== Available records

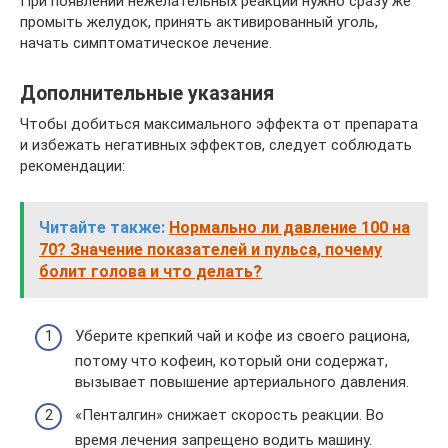
При появлении нежелательных реакций нужно сразу же
промыть желудок, принять активированный уголь,
начать симптоматическое лечение.
Дополнительные указания
Чтобы добиться максимального эффекта от препарата
и избежать негативных эффектов, следует соблюдать
рекомендации:
Читайте также:
Нормально ли давление 100 на
70? Значение показателей и пульса, почему
болит голова и что делать?
Уберите крепкий чай и кофе из своего рациона,
потому что кофеин, который они содержат,
вызывает повышение артериального давления.
«Пенталгин» снижает скорость реакции. Во
время лечения запрещено водить машину.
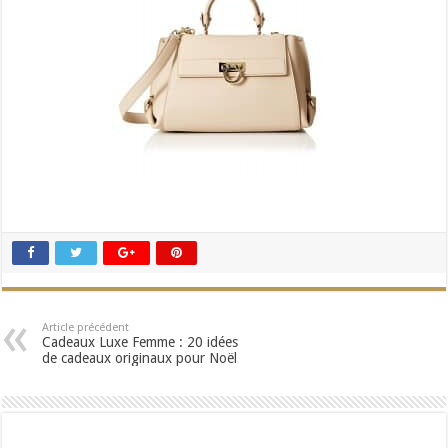
Article précédent
Cadeaux Luxe Femme : 20 idées
de cadeaux originaux pour Noël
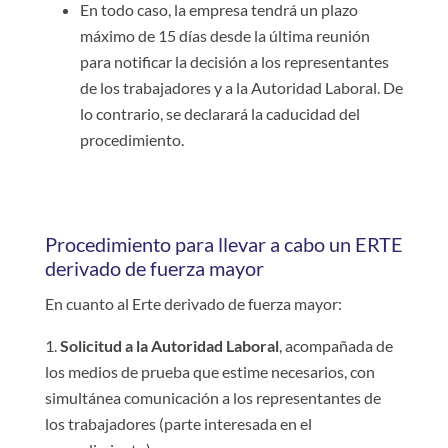
En todo caso, la empresa tendrá un plazo
máximo de 15 días desde la última reunión
para notificar la decisión a los representantes
de los trabajadores y a la Autoridad Laboral. De
lo contrario, se declarará la caducidad del
procedimiento.
Procedimiento para llevar a cabo un ERTE
derivado de fuerza mayor
En cuanto al Erte derivado de fuerza mayor:
Solicitud a la Autoridad Laboral
, acompañada de
los medios de prueba que estime necesarios, con
simultánea comunicación a los representantes de
los trabajadores (parte interesada en el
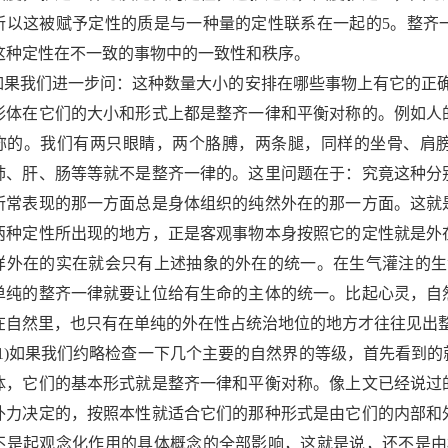
所以这被赋予定性的质是与一种量的定性联系在一起的
5
。整齐
这种定性在不一致的事物中的一致性和秩序。
如果我们进一步问：这种数量大小的安排在哪些事物上有它的正
形体在它们的大小和形式上都是整齐一律和平衡对称的。例如人
称的。我们有两只眼睛，两个胳膊，两条腿，同样的坐骨、肩
肺、肝、肠等等就不是整齐一律的。这里问题在于：究竟这种分
所常表现的那一方面总是身体组织的纯然外在的那一方面。这就
两种定性所出现的地方，正是客观事物本身按照它的定性就是外
样外在的实在就会只有上述抽象的外在的统一。在生气灌注的生
单纯的整齐一律就要让位给有生命的主体的统一。比起心灵，自
在自然里，也只有在单纯的外在性占统治地位的地方才往往见出
1)
如果我们约略检查一下几个主要的自然界的等级，首先看到的
体，它们的基本形式就是整齐一律和平衡对称。像上文已经说过
外力决定的，按照本性就适合它们的那种形式是由它们的内部和
不是起观念化作用的具体概念的全部影响，这就是说，还不是由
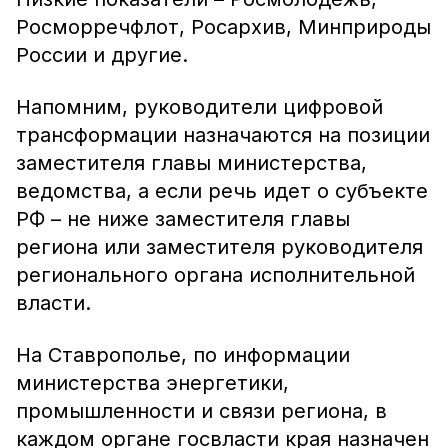
Росморречфлот, Росархив, Минприроды
России и другие.
Напомним, руководители цифровой
трансформации назначаются на позиции
заместителя главы министерства,
ведомства, а если речь идет о субъекте
РФ – не ниже заместителя главы
региона или заместителя руководителя
регионального органа исполнительной
власти.
На Ставрополье, по информации
министерства энергетики,
промышленности и связи региона, в
каждом органе госвласти края назначен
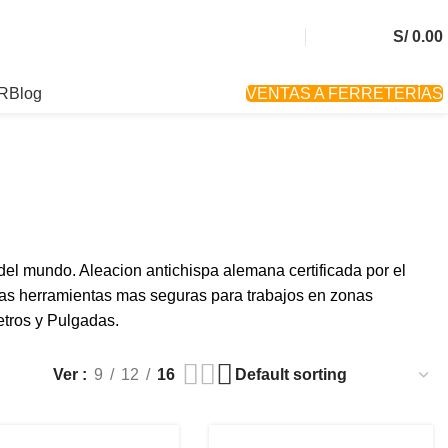
S/
0.00
R
Blog
VENTAS A FERRETERÍAS
el mundo. Aleacion antichispa alemana certificada por el
Las herramientas mas seguras para trabajos en zonas
etros y Pulgadas.
Ver
9
12
16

====

Your objective →
What lines above contain the word "Autoridad"? Return each such line.

Expected answer →
de los trabajadores y a la Autoridad Laboral. De
Solicitud a la Autoridad Laboral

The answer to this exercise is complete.